CF: A great deal. Jean-Paul Sartre began to be known during those years, and Albert Camus expressly left Algeria for that Paris in order to present his works successfully. There was a lot of intellectual, artistic, and cultural life in Paris under the occupation!

INT: Clandestine?

CF: No! The Nazis organized free concerts in the streets of Paris. I came from a lousy concentration camp and I found music in the streets: marvelous!

INT: But they were Nazis!

CF: Look, the German soldiers entered Paris hand in hand with the French soldiers, and they loved Paris, and they protected it. The economic activity in France didn't change: there was electricity, telephones, everything. The head of the German General Staff in Paris, Hans Speidel, met with French artists and intellectuals like Cocteau, Guitry, Gallimard...In the streets, the German officers stepped off the sidewalks to let you pass. In the five years I was in Paris I never saw an armed German soldier in the streets. They didn't need to (carry arms)! They gave chocolate to the people in the streets.
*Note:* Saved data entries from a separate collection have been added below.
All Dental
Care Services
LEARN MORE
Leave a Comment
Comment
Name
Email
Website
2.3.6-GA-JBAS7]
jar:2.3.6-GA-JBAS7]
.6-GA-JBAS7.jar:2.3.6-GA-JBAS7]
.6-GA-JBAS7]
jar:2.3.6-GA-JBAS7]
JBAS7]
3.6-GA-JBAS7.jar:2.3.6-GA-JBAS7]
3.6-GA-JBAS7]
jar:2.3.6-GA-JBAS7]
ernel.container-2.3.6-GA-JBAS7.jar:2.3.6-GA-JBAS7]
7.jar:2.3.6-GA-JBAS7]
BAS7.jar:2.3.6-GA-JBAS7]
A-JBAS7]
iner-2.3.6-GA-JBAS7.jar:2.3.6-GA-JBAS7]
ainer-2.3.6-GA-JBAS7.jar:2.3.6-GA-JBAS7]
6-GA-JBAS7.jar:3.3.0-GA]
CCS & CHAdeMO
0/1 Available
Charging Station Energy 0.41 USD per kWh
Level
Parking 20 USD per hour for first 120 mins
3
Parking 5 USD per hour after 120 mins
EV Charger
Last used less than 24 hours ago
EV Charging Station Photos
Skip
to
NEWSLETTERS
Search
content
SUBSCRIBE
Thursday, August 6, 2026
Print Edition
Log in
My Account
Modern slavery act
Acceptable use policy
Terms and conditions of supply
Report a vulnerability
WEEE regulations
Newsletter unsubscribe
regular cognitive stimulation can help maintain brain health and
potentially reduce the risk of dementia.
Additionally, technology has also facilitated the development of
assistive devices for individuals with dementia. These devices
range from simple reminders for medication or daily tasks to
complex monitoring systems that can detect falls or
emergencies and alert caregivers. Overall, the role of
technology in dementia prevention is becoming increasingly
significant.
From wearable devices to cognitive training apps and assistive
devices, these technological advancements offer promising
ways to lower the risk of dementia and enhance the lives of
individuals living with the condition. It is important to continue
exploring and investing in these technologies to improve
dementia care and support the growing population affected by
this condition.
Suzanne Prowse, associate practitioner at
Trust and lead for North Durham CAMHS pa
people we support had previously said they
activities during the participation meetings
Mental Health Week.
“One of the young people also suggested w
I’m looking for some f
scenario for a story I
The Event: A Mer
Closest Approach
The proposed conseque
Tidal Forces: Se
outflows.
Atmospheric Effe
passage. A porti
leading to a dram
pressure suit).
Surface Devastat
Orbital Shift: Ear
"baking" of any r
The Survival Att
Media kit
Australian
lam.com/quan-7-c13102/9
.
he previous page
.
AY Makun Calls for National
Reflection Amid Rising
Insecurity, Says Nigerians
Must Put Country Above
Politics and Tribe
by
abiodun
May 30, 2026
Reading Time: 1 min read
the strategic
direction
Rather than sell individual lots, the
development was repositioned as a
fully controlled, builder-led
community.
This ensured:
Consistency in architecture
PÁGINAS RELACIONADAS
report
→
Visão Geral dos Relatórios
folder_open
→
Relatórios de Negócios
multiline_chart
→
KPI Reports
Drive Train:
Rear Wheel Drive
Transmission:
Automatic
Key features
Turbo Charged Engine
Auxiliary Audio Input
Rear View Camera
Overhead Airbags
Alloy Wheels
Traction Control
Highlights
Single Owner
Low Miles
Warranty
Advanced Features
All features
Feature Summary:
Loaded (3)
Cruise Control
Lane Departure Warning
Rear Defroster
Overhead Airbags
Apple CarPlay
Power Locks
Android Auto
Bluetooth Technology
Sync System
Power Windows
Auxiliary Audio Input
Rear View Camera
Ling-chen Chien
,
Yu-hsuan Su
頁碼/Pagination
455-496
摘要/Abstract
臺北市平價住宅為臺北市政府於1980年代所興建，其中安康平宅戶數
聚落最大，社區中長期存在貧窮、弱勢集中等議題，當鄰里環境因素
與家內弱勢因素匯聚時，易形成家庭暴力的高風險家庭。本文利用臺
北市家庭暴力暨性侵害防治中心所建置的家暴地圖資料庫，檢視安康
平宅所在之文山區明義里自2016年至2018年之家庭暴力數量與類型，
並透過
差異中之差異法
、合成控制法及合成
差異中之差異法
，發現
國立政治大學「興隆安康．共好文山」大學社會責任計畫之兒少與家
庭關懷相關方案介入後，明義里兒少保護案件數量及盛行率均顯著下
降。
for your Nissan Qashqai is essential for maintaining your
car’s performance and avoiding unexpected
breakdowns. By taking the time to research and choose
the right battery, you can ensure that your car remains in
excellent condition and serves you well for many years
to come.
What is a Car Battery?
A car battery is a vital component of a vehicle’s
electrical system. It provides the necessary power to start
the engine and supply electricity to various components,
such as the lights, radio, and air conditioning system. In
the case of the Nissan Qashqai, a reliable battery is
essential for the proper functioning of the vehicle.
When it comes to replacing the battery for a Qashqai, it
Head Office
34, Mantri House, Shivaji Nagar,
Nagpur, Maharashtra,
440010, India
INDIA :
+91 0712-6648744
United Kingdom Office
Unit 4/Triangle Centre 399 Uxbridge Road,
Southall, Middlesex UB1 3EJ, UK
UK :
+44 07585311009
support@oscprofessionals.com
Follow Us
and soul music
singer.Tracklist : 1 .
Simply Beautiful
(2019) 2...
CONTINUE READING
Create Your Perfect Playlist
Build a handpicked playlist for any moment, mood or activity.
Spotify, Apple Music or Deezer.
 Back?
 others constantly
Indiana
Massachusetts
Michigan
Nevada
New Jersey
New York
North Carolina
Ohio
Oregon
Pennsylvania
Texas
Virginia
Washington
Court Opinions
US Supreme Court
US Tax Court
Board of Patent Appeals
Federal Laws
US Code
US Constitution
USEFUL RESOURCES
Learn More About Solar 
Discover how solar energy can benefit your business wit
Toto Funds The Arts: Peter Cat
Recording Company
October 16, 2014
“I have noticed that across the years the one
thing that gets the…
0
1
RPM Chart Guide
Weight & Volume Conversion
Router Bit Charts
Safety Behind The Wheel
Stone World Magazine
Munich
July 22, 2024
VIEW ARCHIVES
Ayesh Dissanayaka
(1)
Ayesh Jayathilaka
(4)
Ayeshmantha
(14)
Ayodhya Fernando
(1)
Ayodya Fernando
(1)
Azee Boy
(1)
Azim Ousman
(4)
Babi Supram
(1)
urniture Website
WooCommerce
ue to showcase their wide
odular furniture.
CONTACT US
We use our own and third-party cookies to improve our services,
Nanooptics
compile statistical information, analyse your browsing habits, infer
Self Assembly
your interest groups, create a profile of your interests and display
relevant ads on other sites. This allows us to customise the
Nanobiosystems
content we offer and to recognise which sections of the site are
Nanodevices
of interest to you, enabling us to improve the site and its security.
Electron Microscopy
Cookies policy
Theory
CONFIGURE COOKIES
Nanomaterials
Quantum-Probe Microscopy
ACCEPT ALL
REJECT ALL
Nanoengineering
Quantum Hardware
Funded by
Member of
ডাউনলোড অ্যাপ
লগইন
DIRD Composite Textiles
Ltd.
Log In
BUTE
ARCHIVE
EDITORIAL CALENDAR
INT: Wasn't there any resistance?

CF: Of course not. That's a myth, invented later by Gaullists and Communists. There was agreement, there was collaboration. According to what I saw, there were 40 million Petainist Frenchmen! The Germans respected the French army, and Petain, with that agreement, saved Paris and the French from destruction. It was intelligent and sensible. Remember that Germany had the most powerful army in Europe...The Nazis respected the Spanish Republican fighters more than Franco. They admired the way we had formed a Popular Army, the way we resisted for three years. Hitler, who was a Socialist, respected the Spanish Reds.

INT: But the Germans turned over Lluís Companys (the leftist, Catalanist president of Catalonia during the Spanish Civil War) to Franco.

CF: Companys made a mistake. Instead of presenting himself proudly to the Germans as president of the Generalitat, he walked around Paris like everybody else. I tried to free him when he was held prisoner a few days in La Santé in Paris: along with other Catalans, we wrote a letter to the German commander. It didn't work. But the Germans didn't like the way Franco had him shot, and after that they never permitted a single Spaniard to be turned over to him.

INT: You always excuse the Nazis.

CF: No, I just say what I know, and the truth is that Germany represented at that time the most avant-garde and advanced of Europe. Their rulers were young, while the French were ancient.

INT: Young and perfidious.

CF: Look, Goebbels was wrong: while the Americans made dozens of movies about perfidious Nazis played by the leading Hollywood stars, the Germans didn't make even one about the Americans! What a lack of propaganda! Also, the Nuremberg trials were more propaganda than justice.

INT: Come on...

CF: They executed four of them who they didn't need, but they accepted in the United States scientists who had made Nazi bombs, like Von Braun! Thanks to him the Americans made it to the moon. And where do you think senator McArthy (sic) got those lists of Reds?

INT: Where?

CF: From the Gestapo archives that they bought from Colonel Muller, a Nazi who had them in Switzerland and went over to the United States with his dollars.

INT: Meanwhile, you stayed in Paris.

CF: I was there from 1939 to 1948, yes. (Later he went to the United States, where he lived until his return to Spain in 1973.)"

My only comment is that Carles Fontserè is the most amoral person I have ever heard of, and he dares to boast about his amorality. I wish the so-called Free French had shot the son-of-a-bitch back in '44.